### Extracted records:

____

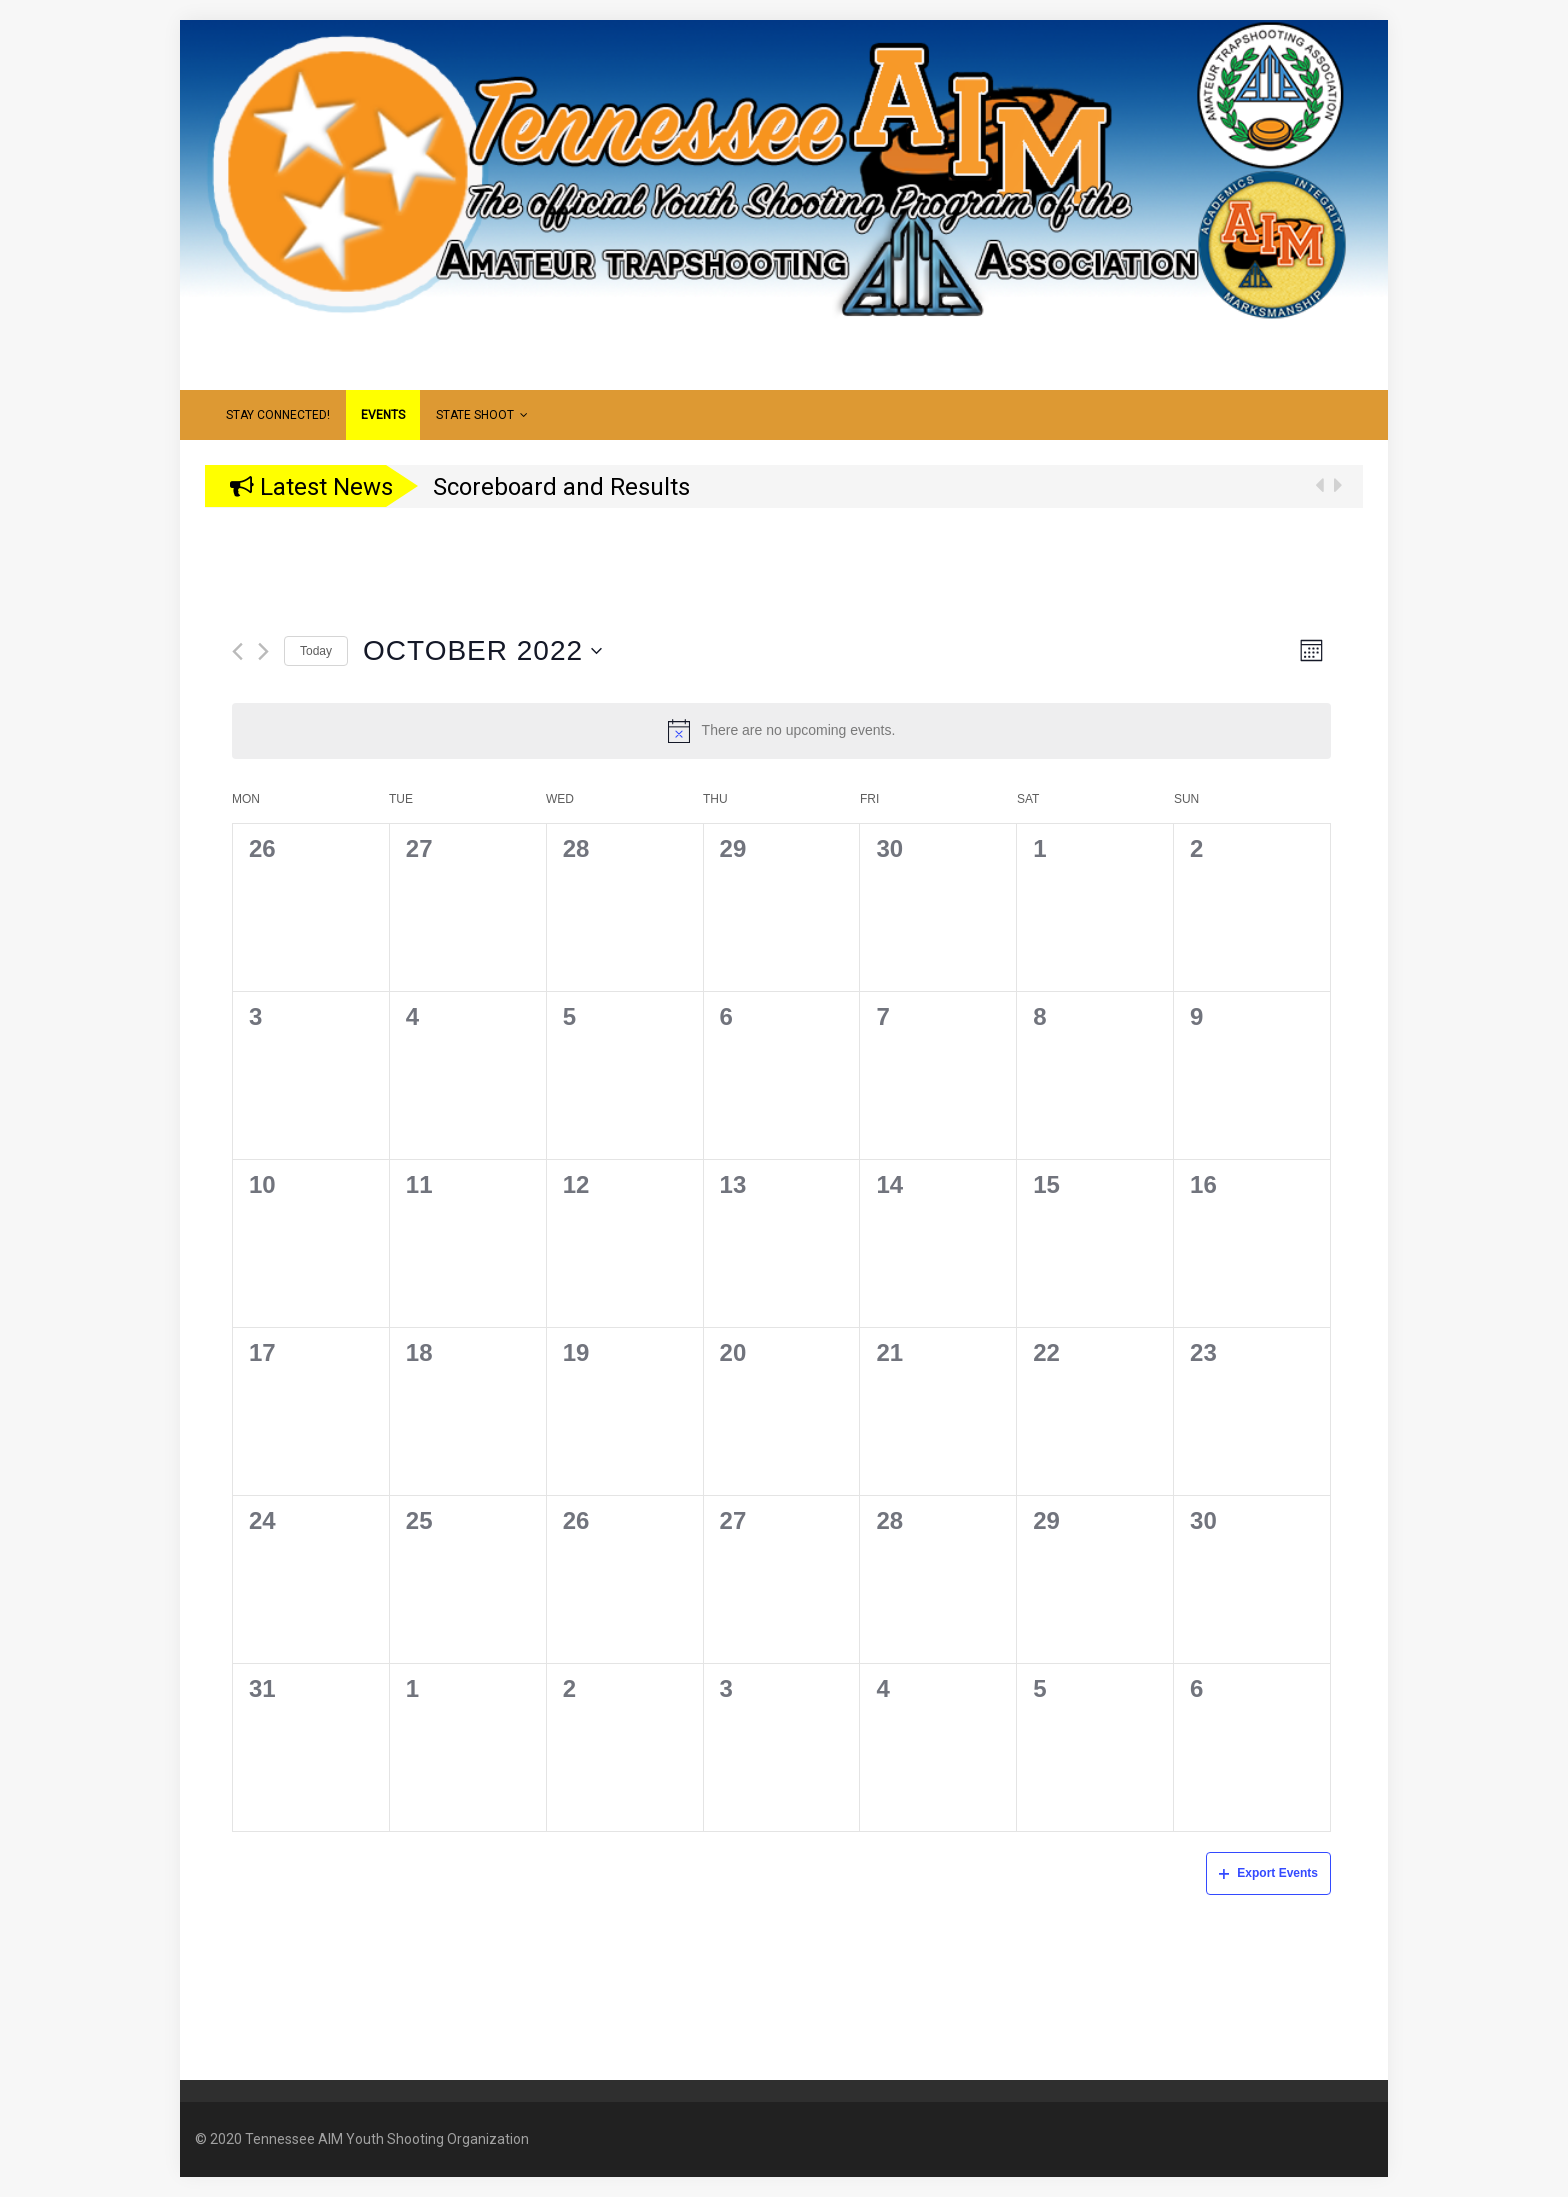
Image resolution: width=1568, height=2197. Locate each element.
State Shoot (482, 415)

____

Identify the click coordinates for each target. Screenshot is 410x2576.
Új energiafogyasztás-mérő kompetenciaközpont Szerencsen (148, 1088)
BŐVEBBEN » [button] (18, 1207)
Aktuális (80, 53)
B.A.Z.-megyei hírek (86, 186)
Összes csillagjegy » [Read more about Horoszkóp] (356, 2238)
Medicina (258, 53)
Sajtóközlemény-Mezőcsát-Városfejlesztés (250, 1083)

____

### Directions:
Beginning with the line above that contains "[button] (18, 1207)", copy each line exactly up to and including the line that contains "Sajtóközlemény-Mezőcsát-Városfejlesztés (250, 1083)", and go no further.

### Answer space:
BŐVEBBEN » [button] (18, 1207)
Aktuális (80, 53)
B.A.Z.-megyei hírek (86, 186)
Összes csillagjegy » [Read more about Horoszkóp] (356, 2238)
Medicina (258, 53)
Sajtóközlemény-Mezőcsát-Városfejlesztés (250, 1083)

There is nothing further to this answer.